La division de l'empire en Francia occidentalis (France occidentale), Media Francia (France médiane) et Francia orientalis (France orientale) mettait le point final à l'épopée des Francs. Leur foi et leur pugnacité soutenues par le génie de Charlemagne les avaient conduits à l'empire. Ils s'étaient crus un moment maîtres du monde, missionnés par Dieu pour convertir les peuples et protéger le Saint-Siège. Les rois, les grands les avaient trahis, rendant inutiles les dévouements et les sacrifices. Le Regnum Francorun avait cessé d'être. L'élan était brisé. L'ordre carolingien allait faire place à l'anarchie.

Le traité de Verdun fut ressenti comme une catastrophe par l'opinion. Nithard s'en fait l'écho, quand il écrit :

« Dans le temps du grand Charles, d'heureuse mémoire, qui mourut il y a déjà près de trente ans, le peuple marchait d'un commun accord dans la droite voie, la voie du Seigneur ; aussi la paix et l'harmonie régnaient partout. Mais à présent, au contraire, comme chacun marche dans le sentier qui lui plaît, partout éclatent les dissensions et les querelles. Autrefois régnaient l'abondance et la joie, maintenant partout sont la disette et la tristesse. Les éléments mêmes étaient jadis favorables à tous les rois, et maintenant ils leur sont hostiles, comme l'atteste l'Écriture, don précieux de Dieu. Tout l'univers combattra contre les insensés. »

C'est en ces termes pathétiques que le poète Florus déplore la division de l'empire : « Hélas ! où est-il cet Empire qui s'était donné pour mission d'unir par la foi des races étrangères et d'inspirer aux peuples domptés le frein du salut ? Le nom et la gloire de l'Empire sont également perdus… Les royaumes, jusqu'alors unis, ont été déchirés en trois parties. Au lieu d'un roi, il y a un roitelet ; au lieu d'un royaume, des morceaux de royaume. »

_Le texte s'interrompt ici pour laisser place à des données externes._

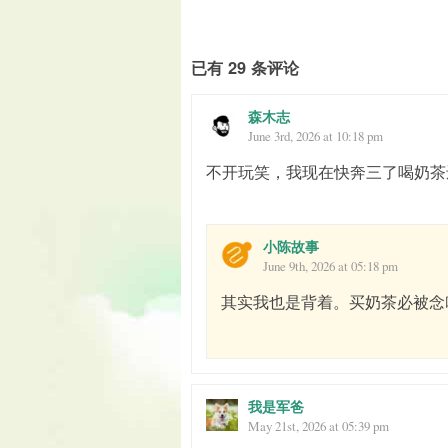
已有 29 条评论
森木志
June 3rd, 2026 at 10:18 pm
不开玩笑，我现在快奔三了喝奶茶
小陈故事
June 9th, 2026 at 05:18 pm
其实我也是背着。买奶茶必被念
我是军爸
May 21st, 2026 at 05:39 pm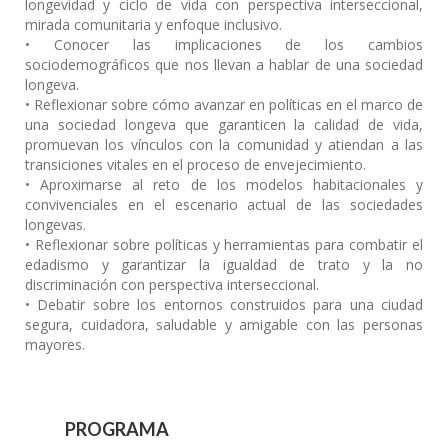
longevidad y ciclo de vida con perspectiva interseccional,
mirada comunitaria y enfoque inclusivo.
• Conocer las implicaciones de los cambios
sociodemográficos que nos llevan a hablar de una sociedad
longeva.
• Reflexionar sobre cómo avanzar en políticas en el marco de
una sociedad longeva que garanticen la calidad de vida,
promuevan los vínculos con la comunidad y atiendan a las
transiciones vitales en el proceso de envejecimiento.
• Aproximarse al reto de los modelos habitacionales y
convivenciales en el escenario actual de las sociedades
longevas.
• Reflexionar sobre políticas y herramientas para combatir el
edadismo y garantizar la igualdad de trato y la no
discriminación con perspectiva interseccional.
• Debatir sobre los entornos construidos para una ciudad
segura, cuidadora, saludable y amigable con las personas
mayores.
PROGRAMA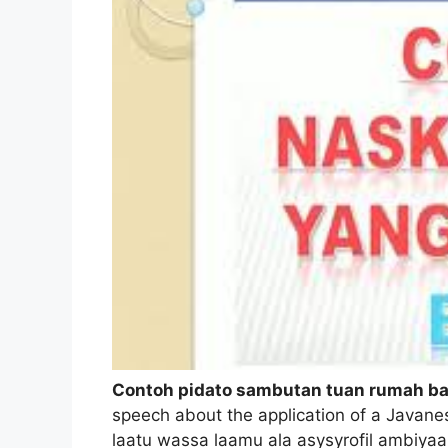
Contoh pidato sambutan tuan rumah b
speech about the application of a Javane
laatu wassa laamu ala asysyrofil ambiyaa-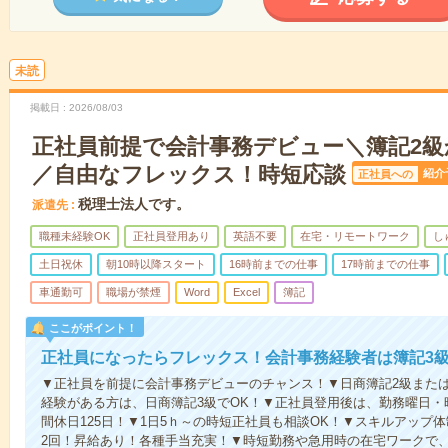
未読
掲載日
2026/08/03
正社員前提で会計事務デビュー＼簿記2級
／自由なフレックス！時短応談
紹介
正社員への
税理士法人です。
派遣先
職種未経験OK
正社員登用あり
英語不要
在宅・リモートワーク
し
土日祝休
朝10時以降スタート
16時前までの仕事
17時前までの仕事
車通勤可
職場が禁煙
Word
Excel
簿記
ここがポイント！
正社員になったらフレックス！会計事務経験者は簿記3級
▼正社員を前提に会計事務デビューのチャンス！▼日商簿記2級また
経験がある方は、日商簿記3級でOK！▼正社員登用後は、勤務曜日
間休日125日！▼1日5ｈ～の時短正社員も相談OK！▼スキルアップ
2回！昇給あり！各種手当充実！▼時短勤務や急用時の在宅ワークで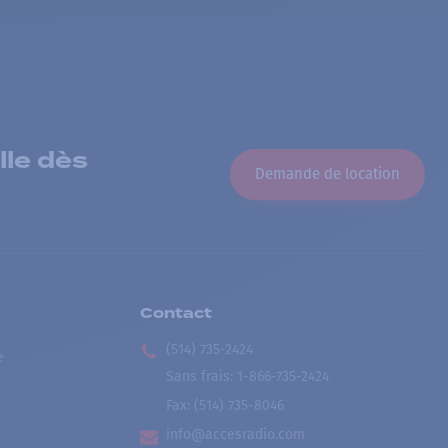
lle dès
Demande de location
Contact
(514) 735-2424
e
Sans frais
:
1-866-735-2424
Fax:
(514) 735-8046
info@accesradio.com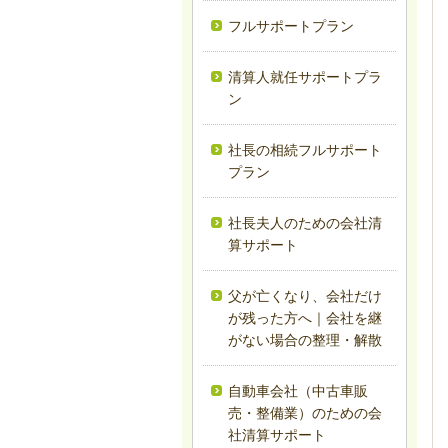
フルサポートプラン
清算人就任サポートプラ
ン
社長の相続フルサポート
プラン
社長夫人のための会社清
算サポート
父が亡くなり、会社だけ
が残った方へ｜会社を継
がない場合の整理・解散
自動車会社（中古車販
売・整備業）のための会
社清算サポート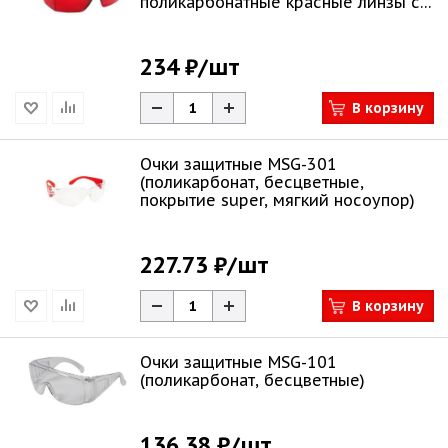
поликарбонатные красные линзы с
оправой
234 ₽
/шт
В корзину
Очки защитные MSG-301
(поликарбонат, бесцветные,
покрытие super, мягкий носоупор)
227.73 ₽
/шт
В корзину
Очки защитные MSG-101
(поликарбонат, бесцветные)
136.38 ₽
/шт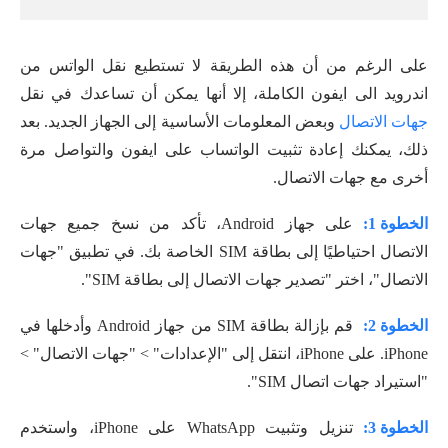
على الرغم من أن هذه الطريقة لا تستطيع نقل الواتس من
اندرويد الى ايفون الكاملة، إلا أنها يمكن أن تساعدك في نقل
جهات الاتصال
وبعض المعلومات الأساسية إلى الجهاز الجديد. بعد
ذلك، يمكنك إعادة تثبيت الواتساب على ايفون والتواصل مرة
أخرى مع جهات الاتصال.
الخطوة 1:
على جهاز Android، تأكد من نسخ جميع جهات
الاتصال احتياطيًا إلى بطاقة SIM الخاصة بك. في تطبيق "جهات
الاتصال"، اختر "تصدير جهات الاتصال إلى بطاقة SIM".
الخطوة 2:
قم بإزالة بطاقة SIM من جهاز Android وأدخلها في
iPhone. على iPhone، انتقل إلى "الإعدادات" > "جهات الاتصال" >
"استيراد جهات اتصال SIM".
الخطوة 3:
تنزيل وتثبيت WhatsApp على iPhone، واستخدم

On comprend l'amertume de ceux qui avaient connu Charlemagne, combattu sous ses ordres, avec la fierté de porter à son zénith la gloire des Francs. Ils avaient partagé avec lui l'illusion d'élever un édifice incomparable. C'étaient les nostalgiques d'une grandeur déchue. La génération montante n'était pas animée par les mêmes sentiments. Elle les rejetait dans leurs souvenirs. Cependant le concept impérial n'était pas entièrement effacé. Après la mort de ses frères, Charles le Chauve porta le titre désormais fictif d'empereur pendant deux ans (875-877). Inversement, un descendant de Louis le Germanique, l'empereur Charles le Gros, devint éphémèrement roi des Francs en 884. Aucun de nos rois ne parvint ensuite à coiffer la couronne impériale. Le titre resta en Germanie. Après l'extinction de la lignée de Louis le Germanique, il passa aux Ottoniens, qui étaient saxons. En France, les derniers princes carolingiens disputaient le trône aux Robertiens, depuis que Charles le Chauve avait amené avec lui un certain Robert le Fort1. Cependant, qu'ils fussent carolingiens ou robertiens, les rois de France se voulaient empereurs en leur royaume ; ils ne reconnaissaient pas l'autorité des Césars germaniques. La France avait déjà sa propre destinée, comme l'Allemagne et l'Italie avaient les leurs. C'est en ce sens que l'on peut dire que le traité de Verdun est l'acte de naissance de l'Europe.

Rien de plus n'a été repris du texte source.